Exaggeration As a Writing Tool

A recent post of mine at i eat marmalade to pester the ear fairies. outlines my basic distaste for the idea of, as they call it, an “obesity epidemic.” There are a few reasons why this is so, and I will list them here:

  1. The use of the word ‘epidemic’ bothers me. Something being an epidemic implies there’s some sort disease, spreading from person to person. Alright, I suppose one could argue that obesity is in fact a disease, and, perhaps less convincingly, argue that it is transferable, or passed from person to person (i.e. genetics). But is it an epidemic? Can something be an epidemic that is, for the most part, a volitional decision. People choose to eat too much, or drink too much, or not exercise enough.
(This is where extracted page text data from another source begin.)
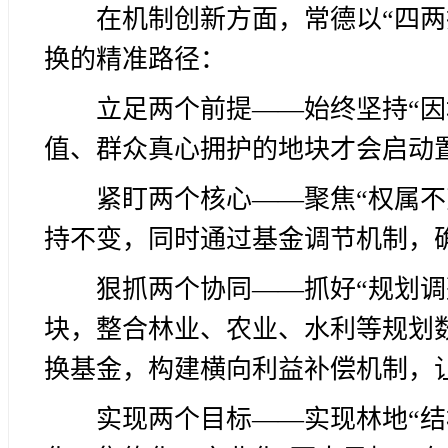
在机制创新方面，常德以“四两
换的精准路径：
立足两个前提——始终坚持“因
值、群众真心拥护的地块才会启动
紧盯两个核心——聚焦“权属不
持不变，同时通过基金调节机制，
狠抓两个协同——抓好“规划调
块，整合林业、农业、水利等规划数
换基金，构建横向利益补偿机制，
实现两个目标——实现林地“结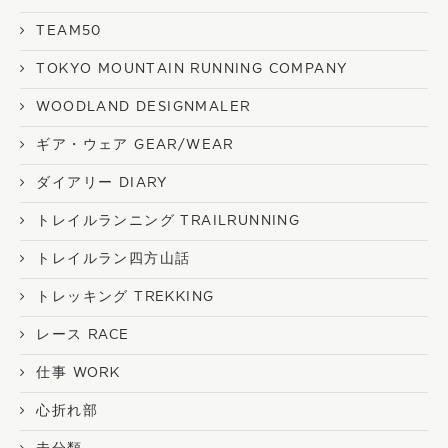
TEAM50
TOKYO MOUNTAIN RUNNING COMPANY
WOODLAND DESIGNMALER
ギア・ウェア GEAR/WEAR
ダイアリー DIARY
トレイルランニング TRAILRUNNING
トレイルラン四方山話
トレッキング TREKKING
レース RACE
仕事 WORK
心折れ部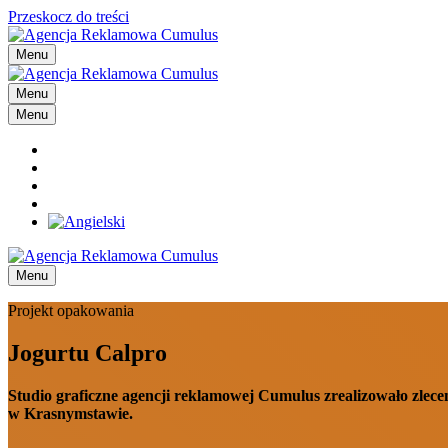
Przeskocz do treści
Menu
Menu
Menu
Menu
Projekt opakowania
Jogurtu Calpro
Studio graficzne agencji reklamowej Cumulus zrealizowało zle
w Krasnymstawie.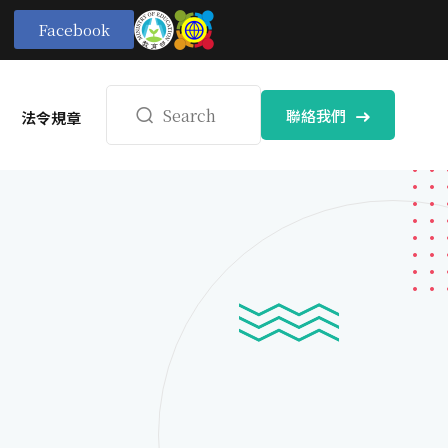
Facebook
聯絡我們
法令規章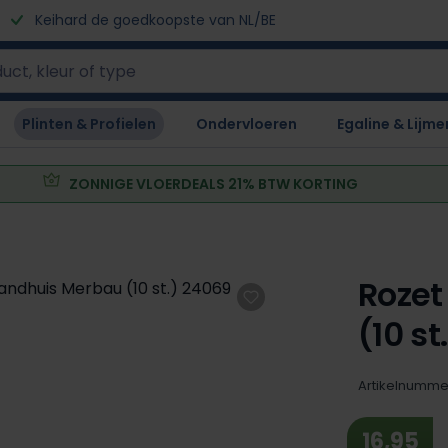
Keihard de goedkoopste van NL/BE
Plinten & Profielen
Ondervloeren
Egaline & Lijme
ZONNIGE VLOERDEALS 21% BTW KORTING
Rozet
(10 st
Artikelnumme
16,95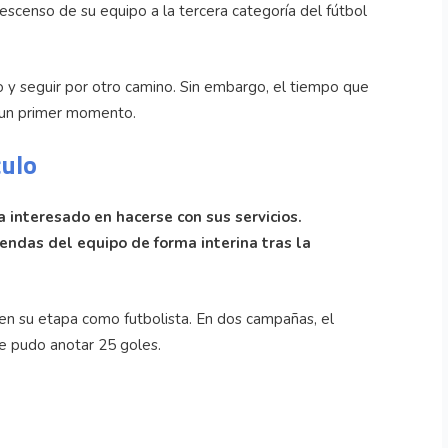
descenso de su equipo a la tercera categoría del fútbol
do y seguir por otro camino. Sin embargo, el tiempo que
n un primer momento.
culo
a interesado en hacerse con sus servicios.
endas del equipo de forma interina tras la
en su etapa como futbolista. En dos campañas, el
ue pudo anotar 25 goles.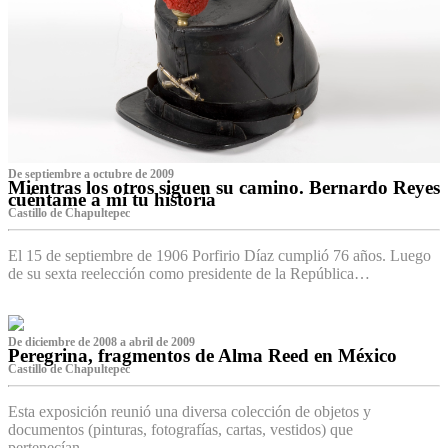
De septiembre a octubre de 2009
Mientras los otros siguen su camino. Bernardo Reyes
cuéntame a mí tu historia
Castillo de Chapultepec
El 15 de septiembre de 1906 Porfirio Díaz cumplió 76 años. Luego
de su sexta reelección como presidente de la República…
De diciembre de 2008 a abril de 2009
Peregrina, fragmentos de Alma Reed en México
Castillo de Chapultepec
Esta exposición reunió una diversa colección de objetos y
documentos (pinturas, fotografías, cartas, vestidos) que
pertenecían…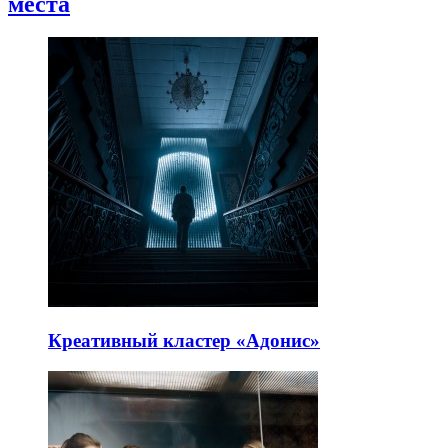
места
Креативный кластер «Адонис»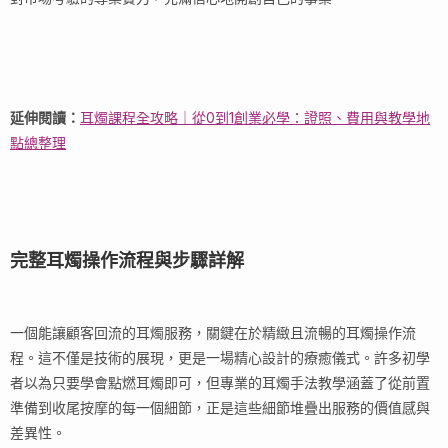
延伸閱讀：
耳燭課程全攻略｜從0到1創業必學：證照、費用與教學地
點總整理
完整耳燭操作流程與步驟詳解
一個能讓顧客回流的耳燭服務，關鍵在於精緻且流暢的耳燭操作流
程。這不僅是技術的展現，更是一場精心設計的療癒儀式。許多初學
者以為只要學會點燃耳燭即可，但專業的耳燭手法教學涵蓋了從前置
準備到收尾按摩的每一個細節，正是這些細節堆疊出服務的價值感與
差異性。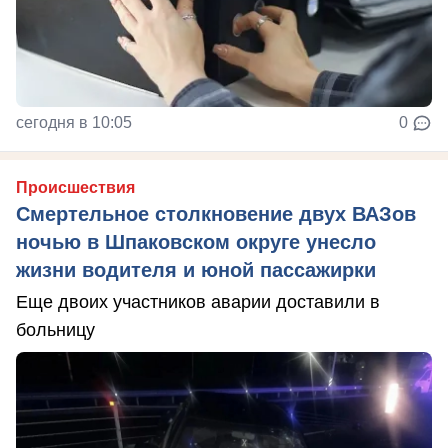
сегодня в 10:05
0
Происшествия
Смертельное столкновение двух ВАЗов
ночью в Шпаковском округе унесло
жизни водителя и юной пассажирки
Еще двоих участников аварии доставили в
больницу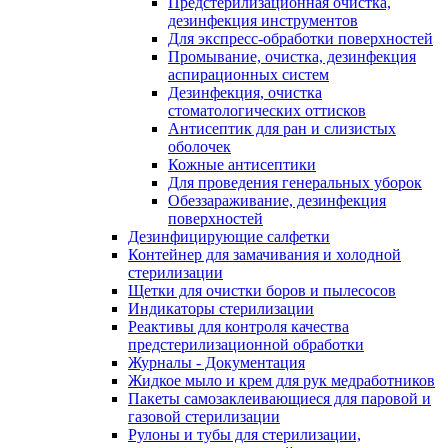
Предстерилизационная очистка,
дезинфекция инструментов
Для экспресс-обработки поверхностей
Промывание, очистка, дезинфекция
аспирационных систем
Дезинфекция, очистка
стоматологических оттисков
Антисептик для ран и слизистых
оболочек
Кожные антисептики
Для проведения генеральных уборок
Обеззараживание, дезинфекция
поверхностей
Дезинфицирующие салфетки
Контейнер для замачивания и холодной
стерилизации
Щетки для очистки боров и пылесосов
Индикаторы стерилизации
Реактивы для контроля качества
предстерилизационной обработки
Журналы - Документация
Жидкое мыло и крем для рук медработников
Пакеты самозаклеивающиеся для паровой и
газовой стерилизации
Рулоны и тубы для стерилизации,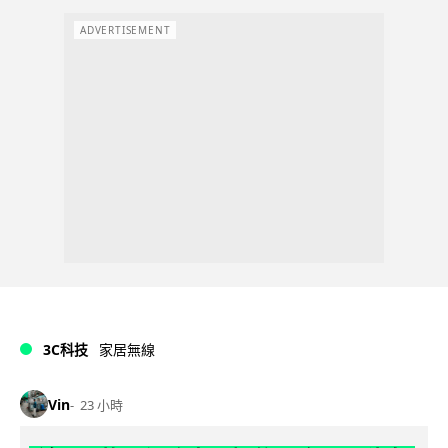
ADVERTISEMENT
3C科技
家居無線
Vin
23 小時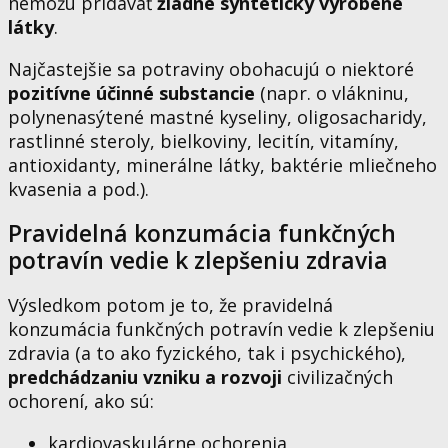
nemôžu pridávať
žiadne synteticky vyrobené
látky
.
Najčastejšie sa potraviny obohacujú o niektoré
pozitívne účinné substancie
(napr. o vlákninu,
polynenasýtené mastné kyseliny, oligosacharidy,
rastlinné steroly, bielkoviny, lecitín, vitamíny,
antioxidanty, minerálne látky, baktérie mliečneho
kvasenia a pod.).
Pravidelná konzumácia funkčných
potravín vedie k zlepšeniu zdravia
Výsledkom potom je to, že pravidelná
konzumácia funkčných potravín vedie k zlepšeniu
zdravia (a to ako fyzického, tak i psychického),
predchádzaniu vzniku a rozvoji
civilizačných
ochorení, ako sú:
kardiovaskulárne ochorenia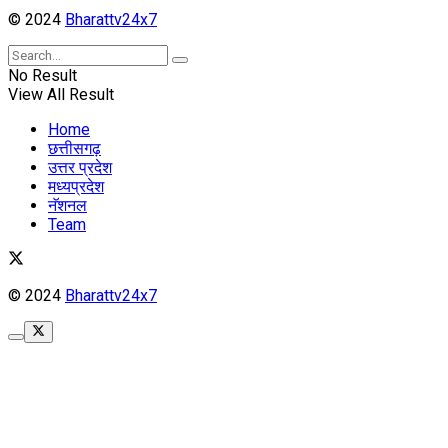
© 2024
Bharattv24x7
No Result
View All Result
Home
छत्तीसगढ़
उत्तर प्रदेश
मध्यप्रदेश
नॅशनल
Team
© 2024
Bharattv24x7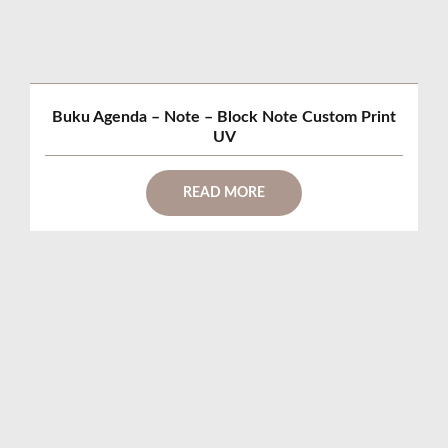
Buku Agenda – Note – Block Note Custom Print
UV
READ MORE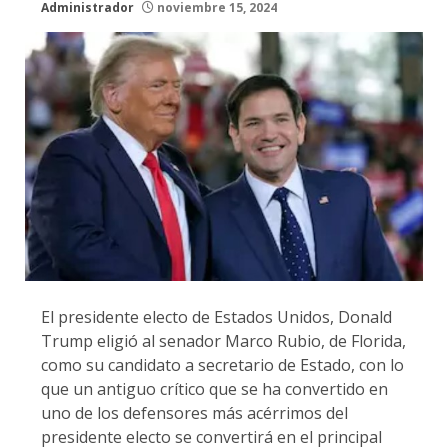
Administrador
noviembre 15, 2024
El presidente electo de Estados Unidos, Donald
Trump eligió al senador Marco Rubio, de Florida,
como su candidato a secretario de Estado, con lo
que un antiguo crítico que se ha convertido en
uno de los defensores más acérrimos del
presidente electo se convertirá en el principal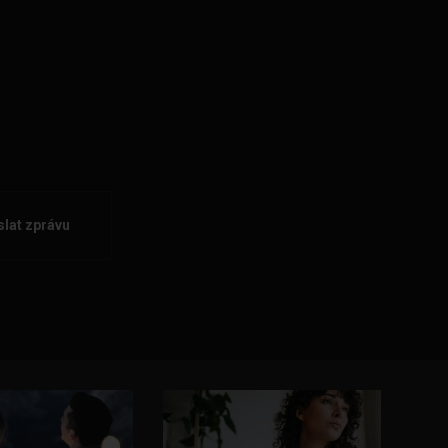
lat zprávu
They choose to do these things. Some children may be affected negatively because they have parents that choose to ignore the signs, or are just too complacent to care, or to prioritize to include healthy eating, exercise and the like. It’s a sad state of affairs, but it is a choice the parents make.And yet, we hear everywhere (for decades), on the television, on the radio and in the newspaper, that we need to stop this epidemic. Aren’t we then, at that point, making judgments that hold no grounding? Aren’t we then deciding to “tackle the problem” of obesity by infringing upon the rights of others? And what is next after that? If that doesn’t work, should we ban fast food? Do we mandate voice-encoded, password-protected refrigerators only Big Brother can unlock? Not government, or anyone else but the individual deciding to overeat/overdrink should have any say in the matter (Read Radley Balko’s article on that particular subject here).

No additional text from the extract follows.